I think I've noticed it more with Wil because almost 3 seems like he may as well be off to college next week. I was looking back at photos and videos that I took shortly before Jayce was born and I just cannot believe how different he is. First of all, he talks (finally). He talks all day long. He sings and fights with me and uses swear words in context, like if he happens to fall down, "Oh man, I just fell on my ass" comes out as clear as day (we're working on that whole swearing thing ~ I die from shock and them from laughter and then from guilt:).
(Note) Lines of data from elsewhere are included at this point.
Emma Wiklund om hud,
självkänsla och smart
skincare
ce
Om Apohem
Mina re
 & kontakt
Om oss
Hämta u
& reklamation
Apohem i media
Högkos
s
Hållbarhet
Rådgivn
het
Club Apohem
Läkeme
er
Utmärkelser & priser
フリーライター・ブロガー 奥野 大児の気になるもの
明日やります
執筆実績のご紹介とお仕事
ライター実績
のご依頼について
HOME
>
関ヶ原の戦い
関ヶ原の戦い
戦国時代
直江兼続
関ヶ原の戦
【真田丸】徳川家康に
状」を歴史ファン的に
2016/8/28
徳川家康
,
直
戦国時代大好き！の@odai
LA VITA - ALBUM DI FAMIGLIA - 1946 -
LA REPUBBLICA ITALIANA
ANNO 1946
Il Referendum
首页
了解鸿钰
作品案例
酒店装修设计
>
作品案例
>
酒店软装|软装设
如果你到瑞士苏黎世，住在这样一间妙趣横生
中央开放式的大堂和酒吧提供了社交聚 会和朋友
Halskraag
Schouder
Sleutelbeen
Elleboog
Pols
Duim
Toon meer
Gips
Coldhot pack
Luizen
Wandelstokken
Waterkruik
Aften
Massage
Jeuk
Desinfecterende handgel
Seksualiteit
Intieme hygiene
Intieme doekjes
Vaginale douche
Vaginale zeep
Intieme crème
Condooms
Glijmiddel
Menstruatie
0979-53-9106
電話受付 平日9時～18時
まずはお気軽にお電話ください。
Wil is so much fun! He loves going to school ~ he talks about Peter and Ethan and Charlie and Victor the most. He loves his teachers and is excited to go every day! He's learning to count and sing his ABC's and draw lines and circles and most importantly ~ PLAY with friends! He's obsessed with trucks and racetracks and his father. Anything Adam does, Wil MUST do too. He loves playing outside and wrestling and watching "hootball" (football) and breaking things like huge block towers we so carefully build together. And he likes farting. He is SUCH a boy. Here are some of my favorite pictures of Wil from the past few months:

 Messy is fun!

He's my little fish. He LOVES the water!
 
Working on "gentle".
 
 One of his favorite things to do at Grandma and Grandpas...
 Ride the "trator" or "door weeder" (four wheeler).
 
 My techy (like Uncle Nino and Bumpa).
 
 Fall fun. He thought this was funny and called it the cow's butt. City kid.
 
His school's Holiday Program (singing Jingle Bells).
 
 Sorry if the following is offensive, but I said these were just some of my favorites and this is near the top of the list because it perfectly depicts my son's personality... we've been working on potty-training for what seems like an entire year. I did encourage peeing on a tree at one point. Whatever works, right. (It didn't).
 
 
 
And then there's my little peanut butter, Jayce. He too is changing so much! When I look back at pictures from "the beginning", I cannot even believe it is him. He was so fragile and small. So helpless... Now he's like this completely different person! He is so happy! He screeches and howls all day long, mostly when he wants to get your attention. He loves to eat and play with his toys along with a misplaced remote control or cellphone or dirty sock or diaper or Kleenex box or whatever else he can get his hands on. He is the most attentive baby I've ever witnessed. Always watching. Always thinking. And my most favorite thing about Jayce is his smile. It's automatic! He just needs to see your face and it's on! This has always intrigued me because he can't hear. He has no auditory stimulation at all, but he doesn't need it. He doesn't need to hear a silly, baby voice or a song or laughter. He just needs to see your face. It's pretty amazing.
 
Here is Jayce!
 





 
Ok. So I've been away from my blogging world for some time now and obviously needed some time to swoon over my own children. But, I just need one more minute because my most favorite thing about my boys is there love for each other. 10 months ago I wasn't sure what their relationship would be like. I didn't know if Jayce would be the brother that Wil had imagined, or the brother I hoped he'd have. It took only a few days for them to form a bond and they truly are best friends. Wil talks to Jayce all day long and usually ends each sentence with, "ya hear me Nayce?!?!" to which Jayce responds with an enormous grin (good enough for Wil). They fight like crazy too. Wil rolls Jayce from place to place and pushes him out of his way constantly. Jayce is starting to retaliate though.... let the biting begin!
 
I came across this video just today and had to share it. I somehow managed to capture this priceless scene in "the beginning" and now looking back, I realize that after everything we've been through. This is it. THIS is what matters.